Riding the Bearcat

Riding the Bearcat

Having completed around 1,000 displays over the last 40 plus years, a few stand out as the most memorable. One such occasion took place at Old Warden in June 2016, and it stood out for three reasons; firstly, it was the first major outing following the Shoreham tragedy which caused such a knee jerk reaction from the CAA that we feared it would end display flying as we knew it for ever. Secondly, trips in The Fighter Collection’s (TFC) Grumman Bearcat were a rarity for your correspondent, being some way down the pecking order behind TFC’s boss and his Chief Pilot, and trips away from Duxford tend to be few and far between. Lastly, the site at Old Warden naturally gives itself to displaying an aeroplane to its maximum potential, which in turn tends to bring out the best (or arguably the worst!) in any pilots lucky enough to display there.
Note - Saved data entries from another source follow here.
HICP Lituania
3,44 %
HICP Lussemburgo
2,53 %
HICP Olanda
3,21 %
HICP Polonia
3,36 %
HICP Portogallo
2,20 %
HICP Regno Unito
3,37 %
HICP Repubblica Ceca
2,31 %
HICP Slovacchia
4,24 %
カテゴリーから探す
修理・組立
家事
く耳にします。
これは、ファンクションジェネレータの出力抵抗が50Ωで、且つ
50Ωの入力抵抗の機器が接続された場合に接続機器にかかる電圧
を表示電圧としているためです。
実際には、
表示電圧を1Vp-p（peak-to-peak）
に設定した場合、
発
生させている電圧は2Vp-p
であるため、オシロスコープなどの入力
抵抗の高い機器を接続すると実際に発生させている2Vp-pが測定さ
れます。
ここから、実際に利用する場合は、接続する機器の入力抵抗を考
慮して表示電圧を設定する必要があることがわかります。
So the stage was set, and three warbirds set off from Duxford for Shuttleworth’s Fly Navy show. Pete Kynsey was in the Corsair and Dave Southwood in the Wildcat, whilst I had been dealt the trump card with the Bearcat. We arrived en masse – well, as a three-ship – and having flown through together, split up to fly some individual solos. Having completed these, we then reformed to join into a chronologically choreographed pageant that only the test pilot brains that inhabit Old Warden could think up, such was the complexity of the timing. Anyway, it all worked out in the end and after around 20 minutes of duffing up the site (as some wag subsequently opined) we set off for home.
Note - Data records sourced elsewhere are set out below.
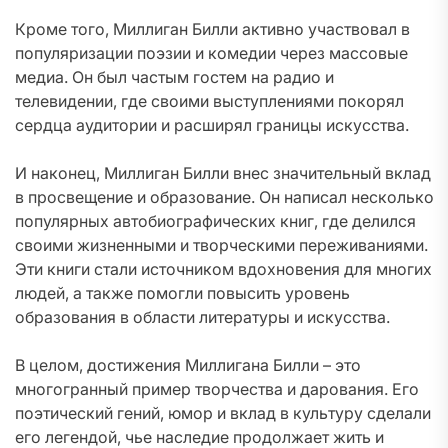
Кроме того, Миллиган Билли активно участвовал в
популяризации поэзии и комедии через массовые
медиа. Он был частым гостем на радио и
телевидении, где своими выступлениями покорял
сердца аудитории и расширял границы искусства.
И наконец, Миллиган Билли внес значительный вклад
в просвещение и образование. Он написал несколько
популярных автобиографических книг, где делился
своими жизненными и творческими переживаниями.
Эти книги стали источником вдохновения для многих
людей, а также помогли повысить уровень
образования в области литературы и искусства.
В целом, достижения Миллигана Билли – это
многогранный пример творчества и дарования. Его
поэтический гений, юмор и вклад в культуру сделали
его легендой, чье наследие продолжает жить и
From a historical point of view, no Bearcats flew during the Second World War, their combat pedigree being proven mostly in the Indo-China theatre in the hands of the French. TFC’s Bearcat (G-RUMM) was built in 1948 and served with the US Navy until 1957, when it passed into civilian ownership in America. Following a major overhaul in the mid-1970s, it was acquired by TFC in 1981 and has become the longest serving member of TFC’s fleet of aircraft.

From my own perspective, any Bearcat display is all about demonstrating the aircraft’s energy potential, which means maximising the machine’s power to weight ratio. To put it into perspective, compared to an early Spitfire or Hurricane the Bearcat comes out upwards of 40% better with its massive R2800 bolted on the front. Thus it’s not the easiest aeroplane to display, because you need to use the vertical a lot or pull pretty hard to stay in front of the spectators. Alternatively you could always use a reduced power setting, and in fact after the first few manoeuvres that’s exactly what tends to happen. It goes against the grain to do this – energy is the lifeblood of display flying – but the Bearcat is one aeroplane where you can recover the energy in spades if you need to do so.
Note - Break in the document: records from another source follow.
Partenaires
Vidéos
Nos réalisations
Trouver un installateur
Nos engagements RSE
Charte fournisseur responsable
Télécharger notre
So the general theme is for a fast arrival, around 350kts (or Mach 0.6 as it says on one part of the aircraft’s airspeed indicator), and pull up into the vertical for however many rolls the airspace allows. The initial pull bleeds off a bit of speed, but once offloaded and pointing at the heavens, airspace generally becomes the limiting factor and you find yourself going through 5,000ft without much effort. Not that it is something to make a habit of, because you’re now nearly a mile away from the crowd, rapidly becoming a receding dot and, given the British climate, probably disappearing into cloud! But the aircraft’s potential has been demonstrated, so at this point it’s worth slowing things down a bit by concentrating on looping type manoeuvres, as well as rolling or working the famous Old Warden ‘bend’ to give the photographers some decent topside shots.

But bring the power back up to max continuous, and after a couple of energy recovery manoeuvres you’re back in the ballpark of being able to use half vertical rolls at the end of the display line to reverse direction if required.



That’s a brief description of riding the Bearcat; I say riding, because at times it certainly feels as though one is along for the ride, the aircraft having a will of its own once you’ve pointed it in the direction you want to go. It’s a pretty awesome machine in its own right, but when viewed during those legendary ‘dogfights’ of yesteryear between Stephen Grey in the Bearcat and Ray Hanna in the Sea Fury, one can only marvel at the spectacle of what was essentially the pinnacle of piston-engined fighters.